My mental health, is just that. It’s mine. It is my journey, my struggle. My job to get me fixed.
It’s funny. Talking about mental health still taboo. Sharing what is going on in our heads is still frowned upon. Despite more prominence on social media, the tv, celebrities sharing their struggles, prominent experts talking about it, having mental health issues is still something that makes people feel uncomfortable.
What also seems to bother people is how you go about working through or dealing with a mental health journey. How fast you are working to “getting better” or “getting over it” or “being well”.
You see, I am very open about my mental health struggles. It’s not a secret. I am not ashamed and I refuse to pipe down and pretend I am ok to please other people. If my mental health journey makes someone uncomfortable, then that is their problem not mine.
Working through my mental health issues, finding a stronger and better me, learning to manage the anxiety that has lived inside my head for as long as I can remember. That is mine too. I don’t work on a schedule set by other people. Anxiety is not like a broken leg. It doesn’t have a set time to heal and recover so you can be normal again.
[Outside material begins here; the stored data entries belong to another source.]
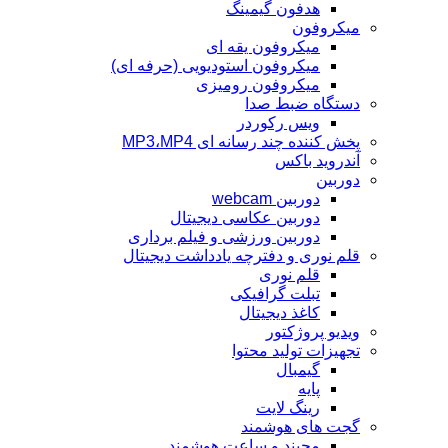
هدفون گیمینگ
میکروفون
میکروفون یقه ای
میکروفون استودیویی (حرفه ای)
میکروفون رومیزی
دستگاه ضبط صدا
ویس رکوردر
پخش کننده چند رسانه ای MP3،MP4
آندروید باکس
دوربین
دوربین webcam
دوربین عکاسی دیجیتال
دوربین‌ ورزشی و فیلم برداری
قلم نوری و دفترچه یادداشت دیجیتال
قلم نوری
تبلت گرافیکی
کاغذ دیجیتال
ویدیو پروژکتور
تجهیزات تولید محتوا
گیمبال
پایه
رینگ لایت
گجت های هوشمند
مچبند و ساعت هوشمند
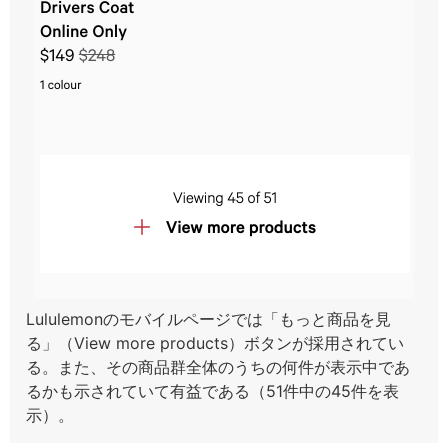
Lululemonのモバイルページでは「もっと商品を見
る」（View more products）ボタンが採用されてい
る。また、その商品群全体のうちの何件が表示中であ
るかも示されていて有益である（51件中の45件を表
示）。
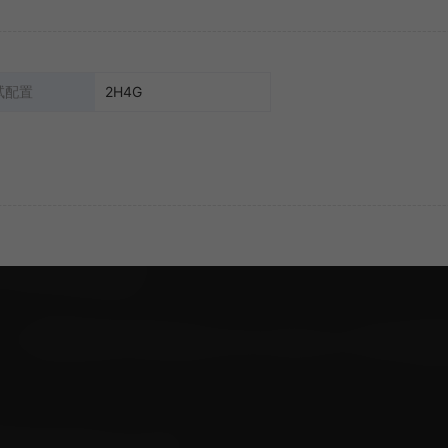
试配置
2H4G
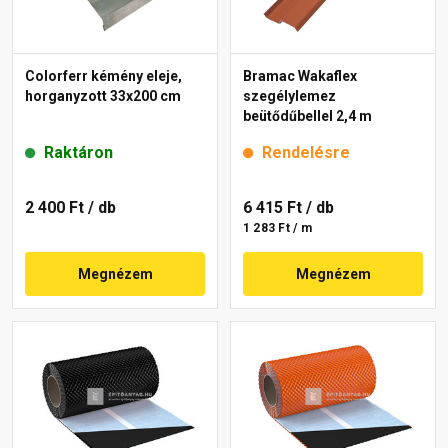
Colorferr kémény eleje,
Bramac Wakaflex
horganyzott 33x200 cm
szegélylemez
beütődűbellel 2,4 m
Raktáron
Rendelésre
2 400 Ft
/ db
6 415 Ft
/ db
1 283 Ft / m
Megnézem
Megnézem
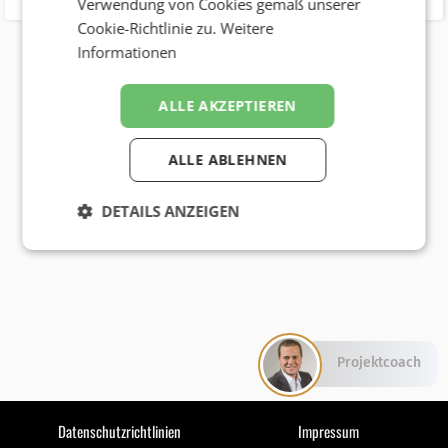
Verwendung von Cookies gemäß unserer
Cookie-Richtlinie zu.
Weitere
Informationen
ALLE AKZEPTIEREN
ALLE ABLEHNEN
DETAILS ANZEIGEN
Projektcoach
Datenschutzrichtlinien
Impressum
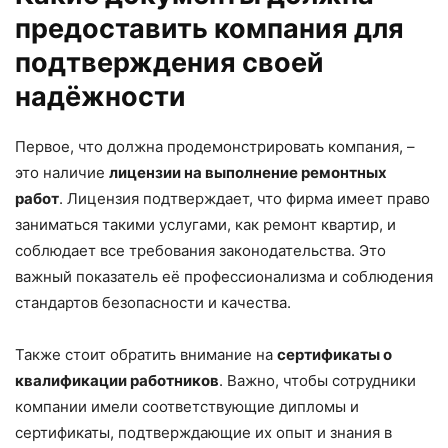
предоставить компания для
подтверждения своей
надёжности
Первое, что должна продемонстрировать компания, –
это наличие
лицензии на выполнение ремонтных
работ
. Лицензия подтверждает, что фирма имеет право
заниматься такими услугами, как ремонт квартир, и
соблюдает все требования законодательства. Это
важный показатель её профессионализма и соблюдения
стандартов безопасности и качества.
Также стоит обратить внимание на
сертификаты о
квалификации работников
. Важно, чтобы сотрудники
компании имели соответствующие дипломы и
сертификаты, подтверждающие их опыт и знания в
I am not working on a set time frame. Some things are so much better. Some things are not better. Some things I am working hard on, to deal with, to help me be stronger. Some things are on a back burner, whilst I wait to be ready to process them.
I will not jump through hoops to meet the expectations of other people who think that I should be “over it” or “better by now” or “should just be getting on with life”.
I am actually getting on with life, all the time. Every day. I get up, I parent my kids, I work on my marriage, I go to work, I serve my community, I am a friend, a colleague. I do housework, I shop, I read, I cook, I go out, and have a life (apparently my mental health condition makes me a recluse, I will remember that the next time I am out and doing something I enjoy with people I like, that perhaps doesn’t suit the expectations of those who think they know what’s best but can’t get past their own misconceptions of what anxiety and being an introvert is about, to see what actually what is best for me) and I live my life.
I do all this whilst working on my mental health. I am getting on with it, trying to “get over it”. But I am doing it in my own time. That works for me.
The anxiety I have lived with, for as long as I can remember, can be triggered by the wants and needs of other people when they put pressure on me to conform to their expectations above mine. I will not allow pressure to heal, to be better, to be stronger, to move on, from people who don’t understand what this journey is taking and how hard I am working to walk it. I have a therapist and a medical professional who support me and are helping me to work out timing and my pace. That’s all I need.
It’s my journey. I will work it through in my own time. I am healing in my own time. Not yours.